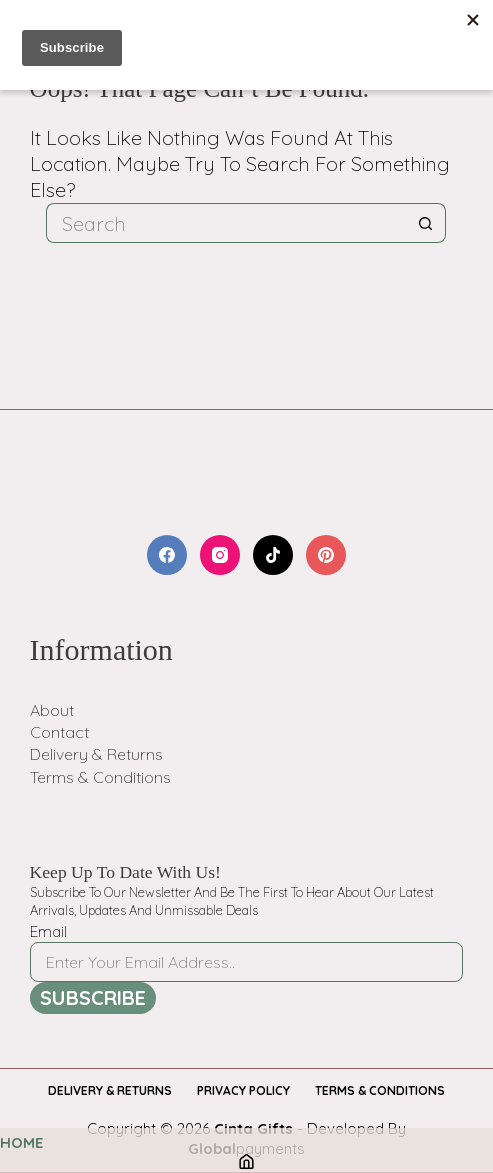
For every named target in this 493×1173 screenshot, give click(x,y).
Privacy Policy (243, 1090)
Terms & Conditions (100, 777)
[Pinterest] (326, 555)
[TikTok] (273, 555)
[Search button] (426, 223)
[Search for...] (226, 223)
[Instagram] (220, 555)
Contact (59, 732)
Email (48, 931)
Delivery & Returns (96, 754)
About (52, 710)
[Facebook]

__________

▶ **WHAT THE TASK REQUIRES**:
Copy exactly the lines that begin with the one containing "[Pinterest] (326, 555)" and continue to the end of the records, both included, and nothing more.

▶ **ANSWER AREA**:
[Pinterest] (326, 555)
[TikTok] (273, 555)
[Search button] (426, 223)
[Search for...] (226, 223)
[Instagram] (220, 555)
Contact (59, 732)
Email (48, 931)
Delivery & Returns (96, 754)
About (52, 710)
[Facebook]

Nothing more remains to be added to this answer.